Back when we were fourth graders we used to have art class. They used to take us to a small room – no bigger than the janitor’s room – except all the walls were white. There was also a big white table in the center of the room.
They sat us in small white chairs and gave us big white sheets to draw on.
I remember that first day when the teacher came in. She was a fat lady who always had eye shadow on for no reason. She also wore a red scarf around her neck at all times. Anyway, the fat teacher came in and handed out the white sheets while introducing herself. I can’t recall her name but that may be because I haven’t bothered memorizing it in the first place.
She asked us to draw a tree. She wanted us to draw the tree the way we thought trees should look like.
I sat there and thought for a moment. I looked around and observed the other kids at work: one of them was chewing at his pencil, another was scribbling on his sheet, another one was drawing a building…
Then I got to drawing myself. I noticed the teacher coming and standing over me and watching my work. I kept working hard at the drawing. It was my first drawing and to tell you the truth, I never knew how I felt about art before that day. I had never come that close to it before.
Anyhow, I finished my drawing and revealed it proudly to my teacher.
‘What’s that?’ She asked.
‘That’s my tree.’
‘Where are its leaves?’
‘It doesn’t have any.’
I had drawn a tree with no leaves. It was just a trunk and a few branches coming out of it.
The teacher seemed concerned.
‘Why doesn’t it have any leaves?’ She asked.
‘Because leaves fall off,’ I said, ‘and the trees end up all naked and embarrassed.’
‘Yes, but they grow back again.’
‘I don’t think trees should lose anything. I don’t think they should be embarrassed like humans who have just lost their clothes. They should stand out and be comfortable at all times just like animals.’
The teacher looked increasingly concerned by my statements. She tried a faint smile but I could see those worry lines forming all over her face. She gave me an unconvincing nod and moved on to the other kids waiting to show off their work.
As I remember it, every single kid had drawn a tree with its leaves on. I was the only one who had a drawing of a naked tree. And yet, I was convinced by it. I didn’t think trees should be humiliated the way they were, even if it was for a short time of the year.
Humiliation was reserved for the human kind. It was reserved for that kid who came back home from school holding a bad grade on a math test. It was reserved for the wife who walked in on her husband and caught him with another woman in her bed. It was reserved for the politician who froze at a press conference and babbled his way through it while failing to explain why his country was at war and his people were dying.

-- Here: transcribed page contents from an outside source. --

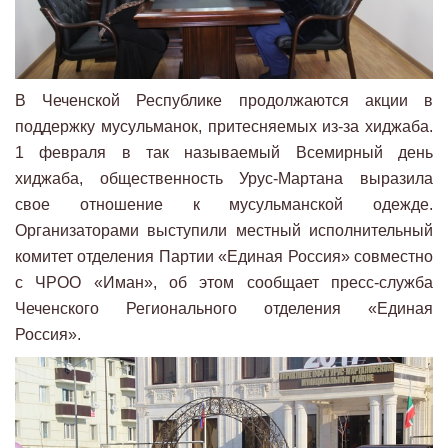
В Чеченской Республике продолжаются акции в
поддержку мусульманок, притесняемых из-за хиджаба.
1 февраля в так называемый Всемирный день
хиджаба, общественность Урус-Мартана выразила
свое отношение к мусульманской одежде.
Организаторами выступили местный исполнительный
комитет отделения Партии «Единая Россия» совместно
с ЧРОО «Иман», об этом сообщает пресс-служба
Чеченского Регионального отделения «Единая
Россия».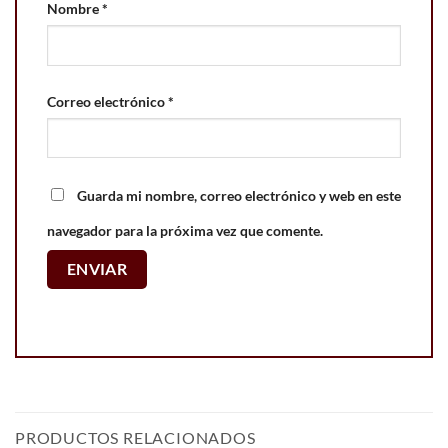
Nombre
*
Correo electrónico
*
Guarda mi nombre, correo electrónico y web en este
navegador para la próxima vez que comente.
PRODUCTOS RELACIONADOS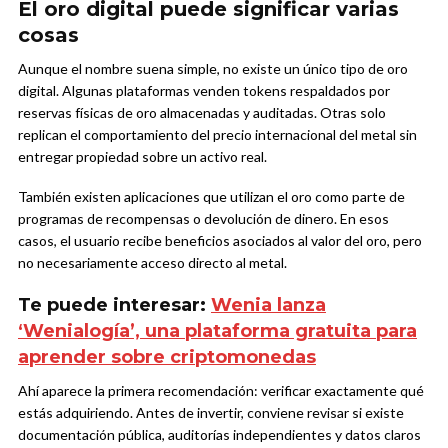
El oro digital puede significar varias
cosas
Aunque el nombre suena simple, no existe un único tipo de oro
digital. Algunas plataformas venden tokens respaldados por
reservas físicas de oro almacenadas y auditadas. Otras solo
replican el comportamiento del precio internacional del metal sin
entregar propiedad sobre un activo real.
También existen aplicaciones que utilizan el oro como parte de
programas de recompensas o devolución de dinero. En esos
casos, el usuario recibe beneficios asociados al valor del oro, pero
no necesariamente acceso directo al metal.
Te puede interesar:
Wenia lanza
‘Wenialogía’, una plataforma gratuita para
aprender sobre criptomonedas
Ahí aparece la primera recomendación: verificar exactamente qué
estás adquiriendo. Antes de invertir, conviene revisar si existe
documentación pública, auditorías independientes y datos claros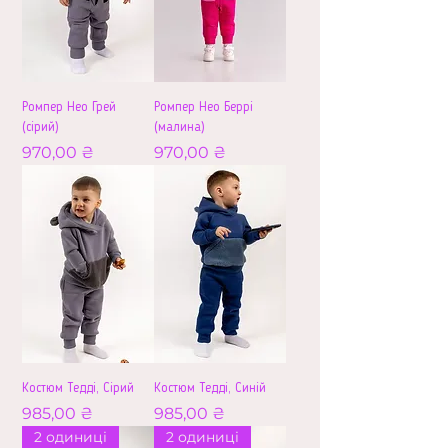
Ромпер Нео Грей
Ромпер Нео Беррі
(сірий)
(малина)
Ціна
Ціна
970,00 ₴
970,00 ₴
Костюм Тедді, Сірий
Костюм Тедді, Синій
Ціна
Ціна
985,00 ₴
985,00 ₴
2 одиниці
2 одиниці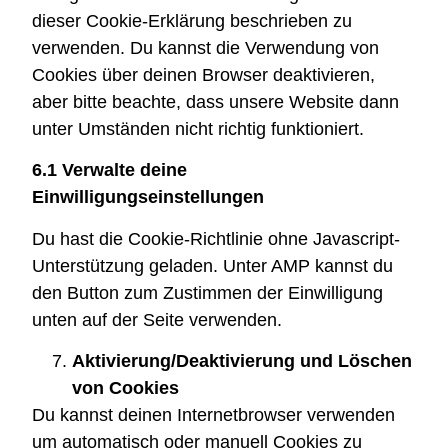
dieser Cookie-Erklärung beschrieben zu
verwenden. Du kannst die Verwendung von
Cookies über deinen Browser deaktivieren,
aber bitte beachte, dass unsere Website dann
unter Umständen nicht richtig funktioniert.
6.1 Verwalte deine
Einwilligungseinstellungen
Du hast die Cookie-Richtlinie ohne Javascript-
Unterstützung geladen. Unter AMP kannst du
den Button zum Zustimmen der Einwilligung
unten auf der Seite verwenden.
Aktivierung/Deaktivierung und Löschen
von Cookies
Du kannst deinen Internetbrowser verwenden
um automatisch oder manuell Cookies zu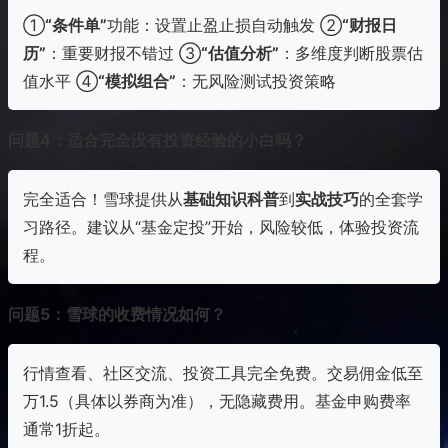
①
“条件单”
功能：设置止盈止损自动触发 ②
“财报日
历”
：重要财报不错过 ③
“估值分析”
：多维度判断股票估
值水平 ④
“模拟组合”
：无风险测试投资策略
问题4：适合完全没有投资经验的小白吗？
完全适合！雪球提供从
基础知识科普
到
实战技巧
的全套学
习路径。建议从“基金定投”开始，风险较低，体验投资流
程。
问题5：雪球的收费情况如何？
行情查看、社区交流、投资工具完全免费。交易佣金低至
万1.5（具体以券商为准），无隐藏费用。基金申购费率
通常1折起。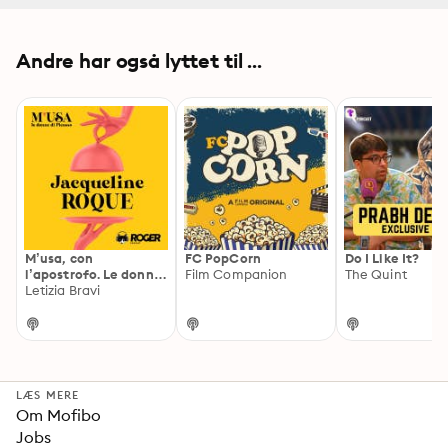
Andre har også lyttet til ...
M’usa, con
FC PopCorn
Do I Like It?
l’apostrofo. Le donne
Film Companion
The Quint
di Picasso
Letizia Bravi
LÆS MERE
Om Mofibo
Jobs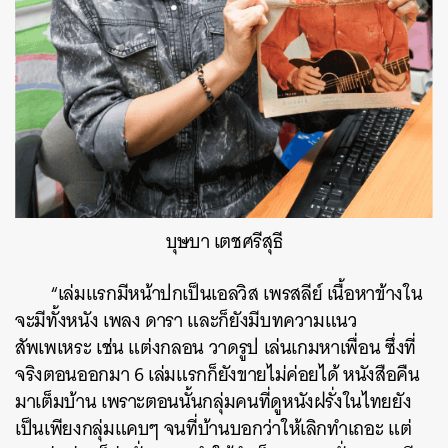
บุษบา เตชศรีสุธี
“เล่มแรกมีหน้าปกเป็นเอลวิส เพรสลีย์ เนื้อหาข้างใน
จะมีทั้งหนัง เพลง ดารา และก็ยังมีบทความแนว
สัพเพเหระ เช่น แต่งกลอน วาดรูป เล่นเกมหาเพื่อน ซึ่งที่
จริงตอนออกมา 6 เล่มแรกก็ยังขายไม่ค่อยได้ หนังสือคืน
มาเต็มบ้าน เพราะตอนนั้นกลุ่มคนที่ดูหนังฝรั่งในไทยยัง
เป็นเพียงกลุ่มแคบๆ จนที่บ้านบอกว่าให้เลิกทำเถอะ แต่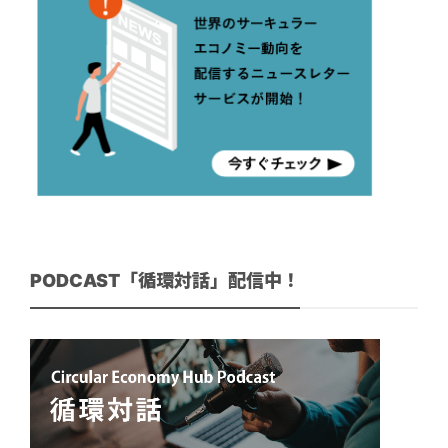
PODCAST「循環対話」配信中！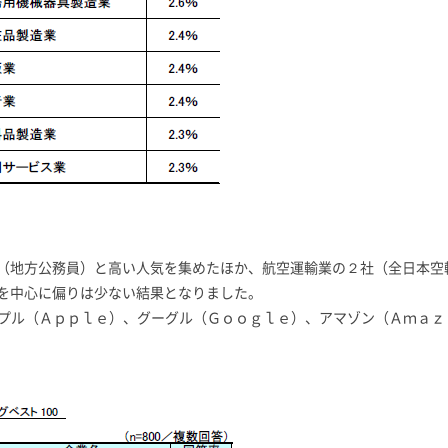
（地方公務員）と高い人気を集めたほか、航空運輸業の２社（全日本空
を中心に偏りは少ない結果となりました。
ップル（Ａｐｐｌｅ）、グーグル（Ｇｏｏｇｌｅ）、アマゾン（Ａｍａ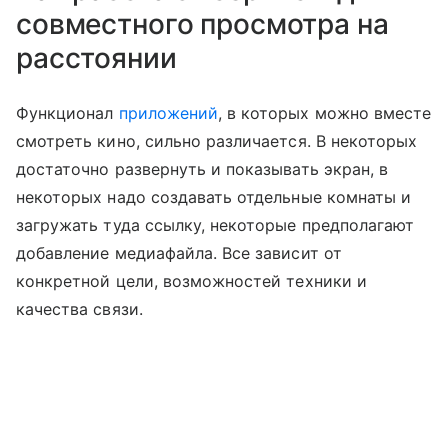
совместного просмотра на
расстоянии
Функционал
приложений
, в которых можно вместе
смотреть кино, сильно различается. В некоторых
достаточно развернуть и показывать экран, в
некоторых надо создавать отдельные комнаты и
загружать туда ссылку, некоторые предполагают
добавление медиафайла. Все зависит от
конкретной цели, возможностей техники и
качества связи.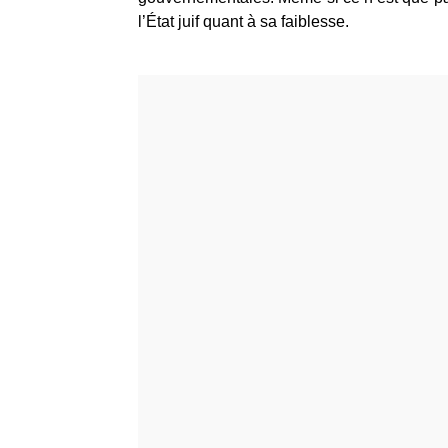
l’État juif quant à sa faiblesse.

In short, it was reserved for human beings.
But nature was made to transcend that feeling. Nature was made to rise above the corruption and hate and deception humans languished in. Nature was made to set the example.
And that’s why trees shouldn’t be made to be bothered by something trivial like nudity.
It was logical to me. It made sense in my mind. Still, as I watched my teacher show off my classmates’ various drawings of colorful trees with their leaves on, all but forgetting to parade my work to the class and explain my vision, I knew my turn would never come. I knew she was unconvinced by my work and frightened to exhibit it to the others. I looked in her eyes and saw fear eating them up. It was a fear I couldn’t understand. It was the same kind of fear I recognized in my mother’s eyes every time at the end of the month when the rent was due and we were short on the money.
It was a strange kind of fear particular to humans.
Trees don’t fear. They were cut down every day and still stood tall and proud. And now, without their leaves, they looked invincible to me. They looked truly fearless.
That was my first and only art class. After that the art teacher spoke to our principal and suggested I sit out art class and go to the gym instead. I already knew how I felt about gym: I hated it. So I spent my time in the corner of the gymnasium writing about trees. I wrote poems and stories about walking and talking trees. And in each one of those stories, the trees were leafless.
I still don’t know how I feel about art. I haven’t picked up a white sheet and drawn anything on it since that fateful first day of art class. Well, it’s never too late to do anything.
But, in retrospect, I think I’d much rather write anyway.